Ela pressionava e falava que não poderia mais esperar. Ameaçava sem levantar a voz, dizendo que era “melhor evitar que algo ruim acontecesse”. Então, identifiquei a voz da minha mãe chegando na conversa. Ela e seu marido estavam dentro da casa, enquanto a mulher estava na rua, à porta. Somente uma grade os separava.

“Eu estou dizendo ao seu marido que se ele não me pagar hoje, não serei mais eu que virei aqui cobrar”. A voz da minha mãe mudou: ficou trêmula, vacilante. Logo, eram três pessoas falando ao mesmo tempo. Um clima tenso que eu já conhecia.

Eu não aguentei ouvir a minha mãe daquele jeito: passava de novo por um constrangimento que ela não tinha provocado. Saí do quarto e fui até a porta. “Vá embora.
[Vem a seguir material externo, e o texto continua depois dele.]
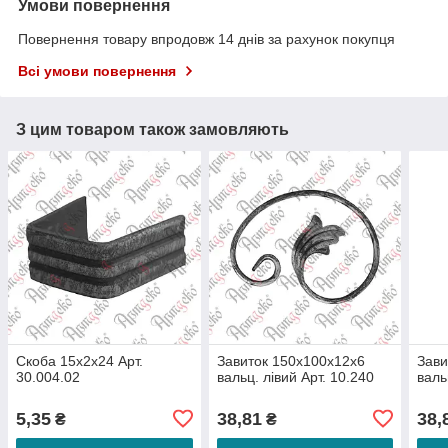
Умови повернення
Повернення товару впродовж 14 днів за рахунок покупця
Всі умови повернення
З цим товаром також замовляють
Скоба 15х2х24 Арт.
Завиток 150х100х12х6
Зави
30.004.02
вальц. лівий Арт. 10.240
валь
5,35
38,81
38,
₴
₴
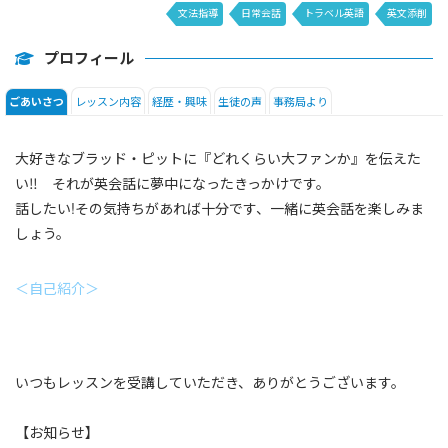
文法指導
日常会話
トラベル英語
英文添削
プロフィール
レッスン内容
経歴・興味
生徒の声
事務局より
ごあいさつ
大好きなブラッド・ピットに『どれくらい大ファンか』を伝えた
い‼ それが英会話に夢中になったきっかけです。
話したい!その気持ちがあれば十分です、一緒に英会話を楽しみま
しょう。
＜自己紹介＞
いつもレッスンを受講していただき、ありがとうございます。
【お知らせ】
Vá embora ou vou chamar a polícia”, eu disse.

Conhecia aquela senhora, pequena e bem magra, que passava parte do dia circulando entre os prédios de Marcos Freire, um conjunto habitacional feito para a população de baixa renda, em Jaboatão dos Guararapes, vizinha a Recife.

Carminha, vamos chamá-la assim, era agiota.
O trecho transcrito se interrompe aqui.